◆ Aim of the exercise
What number of lines in the entries hold the string "thống"? Answer with it alone.
:: Input data
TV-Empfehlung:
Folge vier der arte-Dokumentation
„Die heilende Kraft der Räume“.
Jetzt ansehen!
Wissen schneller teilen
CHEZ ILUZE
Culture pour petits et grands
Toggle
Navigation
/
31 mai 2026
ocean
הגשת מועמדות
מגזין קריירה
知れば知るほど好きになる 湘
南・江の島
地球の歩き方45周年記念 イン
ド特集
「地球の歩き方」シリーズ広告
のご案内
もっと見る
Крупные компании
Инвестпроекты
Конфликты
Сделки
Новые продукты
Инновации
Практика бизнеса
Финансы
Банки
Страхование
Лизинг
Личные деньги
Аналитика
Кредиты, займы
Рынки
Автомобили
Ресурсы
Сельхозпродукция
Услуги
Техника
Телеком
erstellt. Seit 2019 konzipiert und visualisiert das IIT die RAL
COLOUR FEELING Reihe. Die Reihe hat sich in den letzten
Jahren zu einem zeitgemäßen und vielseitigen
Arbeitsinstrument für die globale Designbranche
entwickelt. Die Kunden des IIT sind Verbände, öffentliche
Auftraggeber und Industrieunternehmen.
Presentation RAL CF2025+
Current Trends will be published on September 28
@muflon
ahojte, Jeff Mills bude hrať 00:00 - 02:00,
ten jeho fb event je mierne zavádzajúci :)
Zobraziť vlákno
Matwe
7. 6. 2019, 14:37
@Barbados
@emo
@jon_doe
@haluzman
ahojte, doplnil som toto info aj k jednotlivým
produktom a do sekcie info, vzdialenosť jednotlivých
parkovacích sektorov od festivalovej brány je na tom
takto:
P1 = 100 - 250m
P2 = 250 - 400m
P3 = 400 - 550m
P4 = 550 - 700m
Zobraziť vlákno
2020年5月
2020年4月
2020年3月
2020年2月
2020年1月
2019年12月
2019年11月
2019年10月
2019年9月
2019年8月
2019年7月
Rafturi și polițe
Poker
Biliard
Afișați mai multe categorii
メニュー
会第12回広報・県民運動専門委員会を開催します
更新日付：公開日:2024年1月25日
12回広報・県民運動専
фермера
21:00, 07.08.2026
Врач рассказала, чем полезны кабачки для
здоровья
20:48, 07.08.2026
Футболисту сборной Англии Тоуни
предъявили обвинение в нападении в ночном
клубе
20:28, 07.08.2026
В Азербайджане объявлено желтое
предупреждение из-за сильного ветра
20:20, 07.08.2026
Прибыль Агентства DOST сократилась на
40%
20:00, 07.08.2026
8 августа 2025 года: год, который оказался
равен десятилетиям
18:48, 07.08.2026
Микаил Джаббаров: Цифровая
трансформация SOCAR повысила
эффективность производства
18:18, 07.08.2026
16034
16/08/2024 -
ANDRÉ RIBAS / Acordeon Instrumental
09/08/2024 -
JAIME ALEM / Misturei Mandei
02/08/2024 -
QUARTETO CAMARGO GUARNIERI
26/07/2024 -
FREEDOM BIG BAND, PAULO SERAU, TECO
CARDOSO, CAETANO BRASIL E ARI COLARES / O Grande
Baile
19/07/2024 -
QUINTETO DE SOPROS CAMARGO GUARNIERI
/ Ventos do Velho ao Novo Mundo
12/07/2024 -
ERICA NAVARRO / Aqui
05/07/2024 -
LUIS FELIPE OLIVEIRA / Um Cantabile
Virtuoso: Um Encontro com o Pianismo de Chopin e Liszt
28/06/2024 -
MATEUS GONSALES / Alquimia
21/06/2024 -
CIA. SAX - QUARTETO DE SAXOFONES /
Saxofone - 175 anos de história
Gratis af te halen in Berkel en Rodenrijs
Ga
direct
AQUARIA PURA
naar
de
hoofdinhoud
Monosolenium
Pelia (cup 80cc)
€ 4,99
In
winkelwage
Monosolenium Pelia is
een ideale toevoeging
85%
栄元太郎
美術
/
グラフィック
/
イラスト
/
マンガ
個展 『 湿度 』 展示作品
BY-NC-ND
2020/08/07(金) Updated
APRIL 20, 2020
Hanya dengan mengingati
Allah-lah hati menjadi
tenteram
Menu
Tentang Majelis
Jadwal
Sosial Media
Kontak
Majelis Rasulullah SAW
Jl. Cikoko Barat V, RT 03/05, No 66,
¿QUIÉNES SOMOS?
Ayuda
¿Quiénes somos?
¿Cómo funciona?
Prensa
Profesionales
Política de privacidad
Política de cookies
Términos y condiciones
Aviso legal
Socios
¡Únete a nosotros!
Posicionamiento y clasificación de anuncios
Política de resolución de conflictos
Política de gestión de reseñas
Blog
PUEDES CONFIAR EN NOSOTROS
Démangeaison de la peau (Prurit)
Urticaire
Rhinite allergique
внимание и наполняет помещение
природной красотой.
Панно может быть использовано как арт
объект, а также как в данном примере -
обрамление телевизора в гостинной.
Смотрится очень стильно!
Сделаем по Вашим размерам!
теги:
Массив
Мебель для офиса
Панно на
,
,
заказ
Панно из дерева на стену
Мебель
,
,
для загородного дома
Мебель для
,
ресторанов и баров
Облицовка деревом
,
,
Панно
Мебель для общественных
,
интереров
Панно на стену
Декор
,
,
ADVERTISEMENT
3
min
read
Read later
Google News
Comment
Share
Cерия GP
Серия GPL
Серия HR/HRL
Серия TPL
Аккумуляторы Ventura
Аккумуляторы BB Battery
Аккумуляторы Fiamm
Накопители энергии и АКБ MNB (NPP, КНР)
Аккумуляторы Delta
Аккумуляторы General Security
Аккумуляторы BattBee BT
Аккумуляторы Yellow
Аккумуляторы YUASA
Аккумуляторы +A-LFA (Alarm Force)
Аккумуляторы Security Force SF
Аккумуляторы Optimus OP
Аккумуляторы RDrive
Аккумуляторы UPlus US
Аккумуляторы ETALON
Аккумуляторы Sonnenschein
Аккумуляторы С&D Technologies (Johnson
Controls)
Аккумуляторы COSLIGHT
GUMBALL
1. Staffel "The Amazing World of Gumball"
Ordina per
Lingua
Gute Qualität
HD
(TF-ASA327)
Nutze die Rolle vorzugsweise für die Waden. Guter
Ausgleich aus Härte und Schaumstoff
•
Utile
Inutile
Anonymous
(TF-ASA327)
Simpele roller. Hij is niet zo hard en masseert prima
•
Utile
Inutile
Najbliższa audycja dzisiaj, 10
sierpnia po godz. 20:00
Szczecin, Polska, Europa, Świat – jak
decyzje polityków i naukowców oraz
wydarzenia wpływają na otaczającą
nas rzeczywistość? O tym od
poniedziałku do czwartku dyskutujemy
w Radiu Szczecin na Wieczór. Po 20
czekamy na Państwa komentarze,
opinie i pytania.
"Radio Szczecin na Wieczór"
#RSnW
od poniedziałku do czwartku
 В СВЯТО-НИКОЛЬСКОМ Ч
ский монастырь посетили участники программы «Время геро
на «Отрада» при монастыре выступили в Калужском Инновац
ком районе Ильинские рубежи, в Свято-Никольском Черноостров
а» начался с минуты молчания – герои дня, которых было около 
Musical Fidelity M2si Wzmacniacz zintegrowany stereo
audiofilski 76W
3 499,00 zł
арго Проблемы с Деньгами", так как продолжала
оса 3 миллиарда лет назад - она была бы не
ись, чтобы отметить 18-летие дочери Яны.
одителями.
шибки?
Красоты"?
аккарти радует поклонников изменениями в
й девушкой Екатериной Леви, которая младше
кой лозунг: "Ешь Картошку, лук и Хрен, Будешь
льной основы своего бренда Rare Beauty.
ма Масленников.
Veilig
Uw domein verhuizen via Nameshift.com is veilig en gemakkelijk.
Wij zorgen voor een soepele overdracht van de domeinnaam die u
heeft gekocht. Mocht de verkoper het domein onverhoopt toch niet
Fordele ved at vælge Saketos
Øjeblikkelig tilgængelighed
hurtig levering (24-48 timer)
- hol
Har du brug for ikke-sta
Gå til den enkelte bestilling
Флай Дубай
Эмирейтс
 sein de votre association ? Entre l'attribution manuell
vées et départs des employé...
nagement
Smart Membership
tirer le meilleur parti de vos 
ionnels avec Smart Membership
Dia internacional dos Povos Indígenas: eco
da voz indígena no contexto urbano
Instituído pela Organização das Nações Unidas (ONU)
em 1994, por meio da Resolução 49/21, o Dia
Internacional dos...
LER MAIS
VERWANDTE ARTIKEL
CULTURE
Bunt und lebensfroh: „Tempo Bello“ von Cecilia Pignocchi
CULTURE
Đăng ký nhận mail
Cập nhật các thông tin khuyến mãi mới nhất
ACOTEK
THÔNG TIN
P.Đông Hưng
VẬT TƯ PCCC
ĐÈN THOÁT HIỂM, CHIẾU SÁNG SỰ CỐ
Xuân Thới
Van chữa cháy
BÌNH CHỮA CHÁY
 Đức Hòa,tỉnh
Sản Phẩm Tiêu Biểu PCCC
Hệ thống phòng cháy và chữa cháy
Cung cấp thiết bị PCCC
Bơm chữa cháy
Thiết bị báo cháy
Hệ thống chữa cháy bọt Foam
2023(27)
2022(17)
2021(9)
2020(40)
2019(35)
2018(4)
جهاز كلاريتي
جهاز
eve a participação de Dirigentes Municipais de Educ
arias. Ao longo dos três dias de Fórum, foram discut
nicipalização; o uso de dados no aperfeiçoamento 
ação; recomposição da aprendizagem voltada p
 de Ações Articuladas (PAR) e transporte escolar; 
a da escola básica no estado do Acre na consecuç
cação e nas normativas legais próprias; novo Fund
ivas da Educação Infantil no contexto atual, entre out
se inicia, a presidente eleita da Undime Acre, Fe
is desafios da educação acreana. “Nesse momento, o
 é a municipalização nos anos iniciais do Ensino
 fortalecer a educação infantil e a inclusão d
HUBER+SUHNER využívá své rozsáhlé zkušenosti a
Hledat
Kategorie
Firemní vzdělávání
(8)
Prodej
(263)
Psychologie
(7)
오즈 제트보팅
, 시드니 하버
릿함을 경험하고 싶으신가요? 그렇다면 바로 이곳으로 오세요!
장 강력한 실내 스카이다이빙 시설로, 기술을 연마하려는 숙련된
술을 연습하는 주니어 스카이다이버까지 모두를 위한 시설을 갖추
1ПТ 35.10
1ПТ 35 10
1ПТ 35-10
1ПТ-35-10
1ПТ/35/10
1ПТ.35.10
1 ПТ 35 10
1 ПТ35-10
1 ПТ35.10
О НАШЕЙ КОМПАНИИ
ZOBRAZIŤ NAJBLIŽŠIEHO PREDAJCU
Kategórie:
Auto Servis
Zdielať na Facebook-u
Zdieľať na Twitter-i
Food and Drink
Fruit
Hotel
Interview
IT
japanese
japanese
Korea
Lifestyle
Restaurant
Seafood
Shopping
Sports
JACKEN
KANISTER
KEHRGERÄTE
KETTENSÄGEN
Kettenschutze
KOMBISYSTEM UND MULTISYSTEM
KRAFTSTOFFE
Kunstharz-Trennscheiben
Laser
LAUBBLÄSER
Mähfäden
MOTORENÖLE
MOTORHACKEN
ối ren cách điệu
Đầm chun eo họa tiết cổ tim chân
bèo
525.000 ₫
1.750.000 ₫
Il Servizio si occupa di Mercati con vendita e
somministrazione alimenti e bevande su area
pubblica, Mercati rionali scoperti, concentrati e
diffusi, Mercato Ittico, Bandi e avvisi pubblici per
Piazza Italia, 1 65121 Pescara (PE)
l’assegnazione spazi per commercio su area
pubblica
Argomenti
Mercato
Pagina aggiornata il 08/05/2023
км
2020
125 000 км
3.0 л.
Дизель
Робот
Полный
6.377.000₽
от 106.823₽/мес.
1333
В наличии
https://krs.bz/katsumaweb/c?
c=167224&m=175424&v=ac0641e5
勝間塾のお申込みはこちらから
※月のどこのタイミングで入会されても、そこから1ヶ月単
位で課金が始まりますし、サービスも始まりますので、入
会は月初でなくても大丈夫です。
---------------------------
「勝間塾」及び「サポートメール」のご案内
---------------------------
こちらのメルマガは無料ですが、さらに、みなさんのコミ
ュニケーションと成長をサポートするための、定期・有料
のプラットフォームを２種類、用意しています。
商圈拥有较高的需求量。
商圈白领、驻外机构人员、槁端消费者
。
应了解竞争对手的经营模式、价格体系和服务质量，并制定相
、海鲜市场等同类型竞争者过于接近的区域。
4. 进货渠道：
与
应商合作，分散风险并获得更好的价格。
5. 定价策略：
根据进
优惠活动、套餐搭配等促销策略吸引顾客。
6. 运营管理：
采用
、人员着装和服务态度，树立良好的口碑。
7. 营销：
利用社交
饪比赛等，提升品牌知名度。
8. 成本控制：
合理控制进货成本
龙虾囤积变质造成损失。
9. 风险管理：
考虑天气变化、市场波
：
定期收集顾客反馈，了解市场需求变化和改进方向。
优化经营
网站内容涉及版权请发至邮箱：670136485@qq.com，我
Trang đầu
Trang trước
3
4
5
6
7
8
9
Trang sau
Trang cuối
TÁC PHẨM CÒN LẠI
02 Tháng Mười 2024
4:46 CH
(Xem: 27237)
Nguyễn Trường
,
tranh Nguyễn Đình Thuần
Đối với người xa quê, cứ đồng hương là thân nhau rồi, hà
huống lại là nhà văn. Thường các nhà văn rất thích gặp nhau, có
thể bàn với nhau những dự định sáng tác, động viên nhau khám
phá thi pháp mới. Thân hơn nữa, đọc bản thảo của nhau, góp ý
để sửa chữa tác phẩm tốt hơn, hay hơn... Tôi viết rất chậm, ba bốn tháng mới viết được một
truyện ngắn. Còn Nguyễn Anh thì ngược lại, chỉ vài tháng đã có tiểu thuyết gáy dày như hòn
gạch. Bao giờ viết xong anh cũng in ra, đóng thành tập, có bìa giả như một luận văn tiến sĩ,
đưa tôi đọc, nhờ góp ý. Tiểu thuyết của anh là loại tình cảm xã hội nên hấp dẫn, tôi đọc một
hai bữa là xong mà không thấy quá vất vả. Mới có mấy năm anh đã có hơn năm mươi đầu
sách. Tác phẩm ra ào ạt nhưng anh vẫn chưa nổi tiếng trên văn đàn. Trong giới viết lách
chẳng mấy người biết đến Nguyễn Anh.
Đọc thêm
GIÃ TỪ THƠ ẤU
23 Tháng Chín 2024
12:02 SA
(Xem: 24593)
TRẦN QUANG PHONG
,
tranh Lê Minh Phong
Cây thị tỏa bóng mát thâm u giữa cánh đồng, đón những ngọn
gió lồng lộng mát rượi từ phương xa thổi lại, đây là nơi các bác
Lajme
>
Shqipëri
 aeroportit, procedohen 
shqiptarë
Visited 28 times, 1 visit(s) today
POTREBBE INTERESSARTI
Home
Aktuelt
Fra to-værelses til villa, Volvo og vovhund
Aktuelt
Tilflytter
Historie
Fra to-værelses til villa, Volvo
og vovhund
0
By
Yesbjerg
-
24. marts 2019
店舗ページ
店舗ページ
::::
◆ Answer for the task
2